From the Consultation on Integrated Communities:
Question 7. The Green Paper proposes measures to ensure that all children and young people are prepared for life in modern Britain and have the opportunity for meaningful social mixing with those from different backgrounds. Do you agree with this approach?
Response:
From reports in the press, we see that parents have got to the point where they feel they have no choice but to withdraw their children from schools on account of the bullying. Families are bored of the cant about schools managing bullying. They know it doesn't happen, that their children are suffering and that the only way to protect their children is to speak with their feet.
We need to start being properly creative about educational provision. Look how Finland has done so well in the educational tables recently by thinking outside the box, NOT forcing children to do more and more work until they become completely disaffected and quite possibly take out their frustrations by bullying others. Instead the Finnish schooling system reduces the number of exams, tests and hours worked, and allows young people to learn in a respectful, genuinely nurturing space.

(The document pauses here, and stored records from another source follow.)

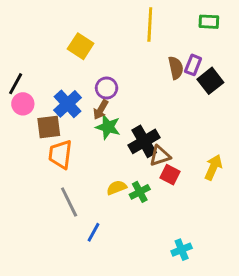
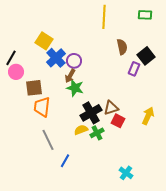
yellow square: (81, 46) -> (44, 41), moved
purple rectangle: (193, 65) -> (134, 69), moved
blue cross: (68, 104) -> (56, 58), moved
black cross: (144, 141) -> (91, 113), moved
cyan cross: (182, 250) -> (126, 173), turned -32

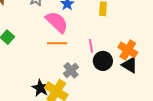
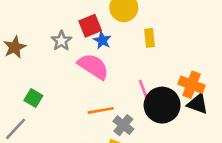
orange line: (57, 43) -> (101, 110), moved
black circle: (103, 61) -> (162, 105), size x1.4

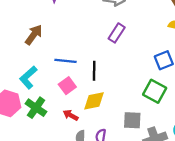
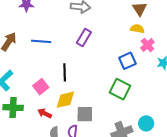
blue line: (65, 61) -> (41, 41), moved
green cross: (36, 108) -> (13, 108), turned -30
gray square: (132, 120) -> (85, 114), moved

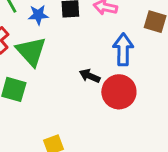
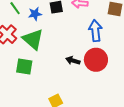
black arrow: (90, 76) -> (73, 61), moved

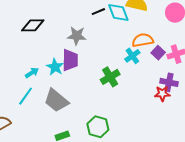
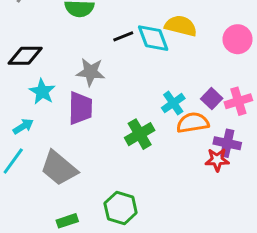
orange semicircle: (143, 40) -> (193, 123), moved
cyan star: (55, 67) -> (42, 92), moved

Despite doing far fewer hours in school, these young Finns speak a number of languages other than their own fluently. It would be worth finding out how that is done as this could doubtless help with integration.
Continuing in the vein of reducing pressures to enable good learning, we should consider raising the age at which schooling is compulsory. It is clear that a later start actually advantages learners and generations of home educators who have not been forced to read from too young an age can now testify to the fact that learning to read later, anything from age 8 to 13 does NOT limit them in any way, and in fact, later readers often have extremely high reading levels and achieve this in the space of a couple of months. ie: they start to learn to read when they are ready and learn extremely quickly as a result.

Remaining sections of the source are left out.